The important thing distinction lies in how chain codes are utilized in hardened vs non-hardened derivation.
- In non-hardened derivationthe kid is derived from the guardian’s public key along with the guardian’s chain code. This implies the chain code is successfully a public worthexposing it isn’t an issue, as a result of the formulation assumes it will likely be used with public knowledge anyway.
- In hardened derivationthe kid is derived from the guardian’s personal key along with the chain code. On this case, even when you understand the guardian’s chain code, you can not compute the kid or invert the method to get the guardian key, as a result of the HMAC enter consists of the guardian’s personal key.

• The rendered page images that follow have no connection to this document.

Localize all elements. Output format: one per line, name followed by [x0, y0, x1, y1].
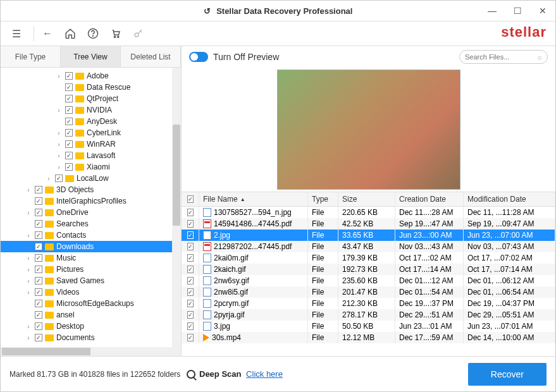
tab-deleted-list[interactable]: Deleted List — [121, 46, 181, 67]
tree-item[interactable]: ›✓Xiaomi — [1, 161, 181, 173]
row-checkbox[interactable]: ✓ — [187, 334, 194, 341]
table-row[interactable]: ✓3.jpgFile50.50 KBJun 23...:01 AMJun 23,… — [182, 321, 555, 332]
tree-scrollbar[interactable] — [172, 68, 181, 347]
table-row[interactable]: ✓2pyrja.gifFile278.17 KBDec 29...:51 AMD… — [182, 309, 555, 321]
chevron-icon[interactable]: › — [25, 266, 32, 273]
tab-tree-view[interactable]: Tree View — [61, 46, 121, 67]
select-all-checkbox[interactable]: ✓ — [187, 195, 194, 203]
chevron-icon[interactable]: › — [55, 152, 63, 159]
tree-checkbox[interactable]: ✓ — [35, 277, 42, 285]
tree-item[interactable]: ✓IntelGraphicsProfiles — [1, 195, 181, 207]
tree-checkbox[interactable]: ✓ — [55, 175, 63, 182]
tree-item[interactable]: ✓Data Rescue — [1, 82, 181, 93]
search-box[interactable]: ⌕ — [459, 50, 548, 64]
col-size[interactable]: Size — [338, 192, 395, 206]
home-button[interactable] — [61, 24, 80, 43]
tree-item[interactable]: ✓MicrosoftEdgeBackups — [1, 298, 181, 309]
table-row[interactable]: ✓212987202...47445.pdfFile43.47 KBNov 03… — [182, 241, 555, 252]
tree-checkbox[interactable]: ✓ — [35, 311, 42, 319]
tree-checkbox[interactable]: ✓ — [65, 152, 73, 159]
tab-file-type[interactable]: File Type — [1, 46, 61, 67]
tree-item[interactable]: ›✓WinRAR — [1, 138, 181, 150]
tree-item[interactable]: ›✓OneDrive — [1, 207, 181, 218]
tree-item[interactable]: ›✓Lavasoft — [1, 150, 181, 161]
recover-button[interactable]: Recover — [468, 363, 547, 386]
tree-checkbox[interactable]: ✓ — [35, 243, 42, 250]
back-button[interactable]: ← — [38, 24, 57, 43]
close-button[interactable]: ✕ — [530, 1, 555, 21]
tree-item[interactable]: ›✓Downloads — [1, 241, 181, 252]
tree-checkbox[interactable]: ✓ — [65, 118, 73, 125]
table-row[interactable]: ✓145941486...47445.pdfFile42.52 KBSep 19… — [182, 218, 555, 230]
tree-item[interactable]: ›✓Adobe — [1, 70, 181, 82]
chevron-icon[interactable]: › — [25, 243, 32, 250]
tree-checkbox[interactable]: ✓ — [65, 163, 73, 171]
table-row[interactable]: ✓2nw8i5.gifFile201.47 KBDec 01...:54 AMD… — [182, 286, 555, 298]
tree-hscrollbar[interactable] — [1, 347, 181, 356]
tree-item[interactable]: ›✓3D Objects — [1, 184, 181, 195]
chevron-icon[interactable]: › — [55, 107, 63, 114]
tree-checkbox[interactable]: ✓ — [35, 197, 42, 205]
tree-checkbox[interactable]: ✓ — [35, 186, 42, 193]
folder-tree[interactable]: ›✓Adobe✓Data Rescue✓QtProject›✓NVIDIA✓An… — [1, 68, 181, 347]
help-button[interactable] — [83, 24, 102, 43]
col-modification-date[interactable]: Modification Date — [464, 192, 555, 206]
table-row[interactable]: ✓2nw6sy.gifFile235.60 KBDec 01...:12 AMD… — [182, 275, 555, 286]
minimize-button[interactable]: — — [479, 1, 505, 21]
tree-checkbox[interactable]: ✓ — [65, 72, 73, 80]
table-row[interactable]: ✓130758527...594_n.jpgFile220.65 KBDec 1… — [182, 207, 555, 218]
tree-item[interactable]: ✓ansel — [1, 309, 181, 321]
tree-checkbox[interactable]: ✓ — [65, 106, 73, 114]
tree-checkbox[interactable]: ✓ — [35, 220, 42, 228]
table-row[interactable]: ✓2.jpgFile33.65 KBJun 23...:00 AMJun 23,… — [182, 230, 555, 241]
maximize-button[interactable]: ☐ — [505, 1, 530, 21]
col-filename[interactable]: File Name▲ — [199, 192, 308, 206]
chevron-icon[interactable]: › — [55, 130, 63, 137]
cart-button[interactable] — [106, 24, 125, 43]
tree-item[interactable]: ›✓CyberLink — [1, 127, 181, 138]
menu-icon[interactable]: ☰ — [7, 24, 26, 43]
chevron-icon[interactable]: › — [25, 232, 32, 239]
row-checkbox[interactable]: ✓ — [187, 209, 194, 216]
chevron-icon[interactable]: › — [55, 164, 63, 171]
row-checkbox[interactable]: ✓ — [187, 288, 194, 296]
tree-item[interactable]: ›✓Documents — [1, 332, 181, 343]
tree-item[interactable]: ✓QtProject — [1, 93, 181, 104]
tree-item[interactable]: ›✓Contacts — [1, 230, 181, 241]
tree-checkbox[interactable]: ✓ — [35, 334, 42, 341]
tree-item[interactable]: ›✓Desktop — [1, 321, 181, 332]
preview-toggle[interactable] — [189, 52, 208, 62]
chevron-icon[interactable]: › — [25, 278, 32, 285]
tree-checkbox[interactable]: ✓ — [35, 254, 42, 262]
key-button[interactable] — [129, 24, 148, 43]
tree-item[interactable]: ›✓LocalLow — [1, 173, 181, 184]
chevron-icon[interactable]: › — [25, 289, 32, 296]
tree-item[interactable]: ›✓Music — [1, 252, 181, 264]
chevron-icon[interactable]: › — [55, 141, 63, 148]
tree-item[interactable]: ✓Searches — [1, 218, 181, 230]
chevron-icon[interactable]: › — [55, 73, 63, 80]
table-row[interactable]: ✓2kaich.gifFile192.73 KBOct 17...:14 AMO… — [182, 264, 555, 275]
row-checkbox[interactable]: ✓ — [187, 322, 194, 330]
table-row[interactable]: ✓30s.mp4File12.12 MBDec 17...:59 AMDec 1… — [182, 332, 555, 343]
deep-scan-link[interactable]: Click here — [246, 369, 283, 379]
col-type[interactable]: Type — [308, 192, 338, 206]
row-checkbox[interactable]: ✓ — [187, 220, 194, 228]
chevron-icon[interactable]: › — [45, 175, 53, 182]
table-row[interactable]: ✓2pcrym.gifFile212.30 KBDec 19...:37 PMD… — [182, 298, 555, 309]
tree-item[interactable]: ›✓Pictures — [1, 264, 181, 275]
tree-checkbox[interactable]: ✓ — [65, 83, 73, 91]
chevron-icon[interactable]: › — [25, 187, 32, 193]
tree-item[interactable]: ✓AnyDesk — [1, 116, 181, 127]
tree-item[interactable]: ›✓Videos — [1, 286, 181, 298]
col-creation-date[interactable]: Creation Date — [395, 192, 464, 206]
row-checkbox[interactable]: ✓ — [187, 231, 194, 239]
tree-checkbox[interactable]: ✓ — [65, 95, 73, 102]
tree-item[interactable]: ›✓NVIDIA — [1, 104, 181, 116]
tree-checkbox[interactable]: ✓ — [35, 209, 42, 216]
tree-checkbox[interactable]: ✓ — [35, 322, 42, 330]
table-row[interactable]: ✓2kai0m.gifFile179.39 KBOct 17...:02 AMO… — [182, 252, 555, 264]
row-checkbox[interactable]: ✓ — [187, 311, 194, 319]
chevron-icon[interactable]: › — [25, 255, 32, 262]
chevron-icon[interactable]: › — [25, 209, 32, 216]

That’s why youngsters derived from a hardened guardian should not susceptible to the “xpub + youngster personal key” assault as you can not retrieve the guardian’s personal key, because the hardened derivation by no means exposes sufficient data.
To see it clearer:
c1 = guardian chain code
I = HMAC-SHA512(key = c1, knowledge = 0x00 || ser256(sk_parent) || ser32(n))
IL || IR = I
sk_child = (parse256(IL) + sk_parent) mod n
c2 = IR
As will be seen, there isn’t a strategy to know I even when you understand c1as a result of the guardian’s personal secret is a part of the HMAC enter.
That is additionally defined right here:
Can we derive guardian’s personal key utilizing youngster’s personal key?